France’s Généthon is partnering with Wake Forest School of Medicine in North Carolina to carry out preclinical evaluation of an AAV vector-based gene therapy for the congenital disease myotubular myopathy. The candidate gene therapy has been developed by Généthon/INSERM researcher Anna Buj Bellow, Ph.D., who has specialized in research on myotubular myopathy using murine models of the disease.
The collaboration with Wake Forest aims to test the ability of the AAV vector to deliver a healthy copy of the myotubularin gene to muscle cells in a canine disease model characterized by Wake Forest researcher Martin Childers, Ph.D. The collaborators hope the work will not only generate new insights into the disease mechanism that build on previous murine research, but potentially lead to clinical trials in humans.
“Généthon has developed unique skills and know-how in the field of gene therapy for rare disases in general and neuromuscular diseases in particular,” remarks Dr. Childers, a professor at Wake Forest’s department of neurology and Institute for Regenerative Medicine. “For our research group, this collaboration with Généthon represents an opportunity to turn academic work into therapeutic reality.”

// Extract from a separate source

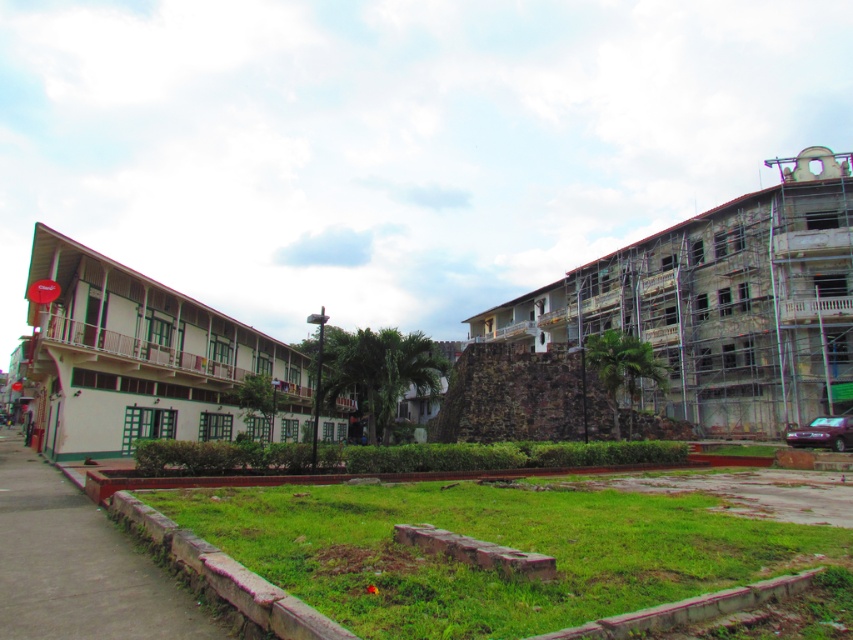 You are a delivery drone with a maximum flight range of 40 meters. You need to deliver a package from the concrete sidewalk at lower left to the stone textured wall at right. Can you complete this delivery without needing to recharge?

The distance between the stone textured wall at right and the concrete sidewalk at lower left is 36.83 meters, which is within your 40 meter range. Yes, you can complete the delivery without recharging.

You are a drone operator trying to land a drone on a flat surface. You see the point at coordinates (721, 304) and the stone textured wall at right. Which object is suitable for landing?

The point at coordinates (721, 304) is suitable for landing because it is a flat surface, whereas the stone textured wall at right is a vertical structure and not suitable for landing.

Généthon is a nonprofit laboratory that was created by the French Muscular Dystrophy Association (AFM) and is almost exclusively funded by the AFM through donations from France’s annual Telethon. Specializing in the preclinical and clinical development of gene therapies for rare diseases, Généthon is currently constructing a 5,000 m2 bioproduction facility, the Généthon BioProd, at Genopole (Evry, France), which is expected to open during early 2011. The new site will have the capacity to produce cGMP gene therapy vectors for Phase II clinical trials, and so address the manufacturing bottleneck which Généthon suggests is currently holding up the clinical development of innovative gene therapies.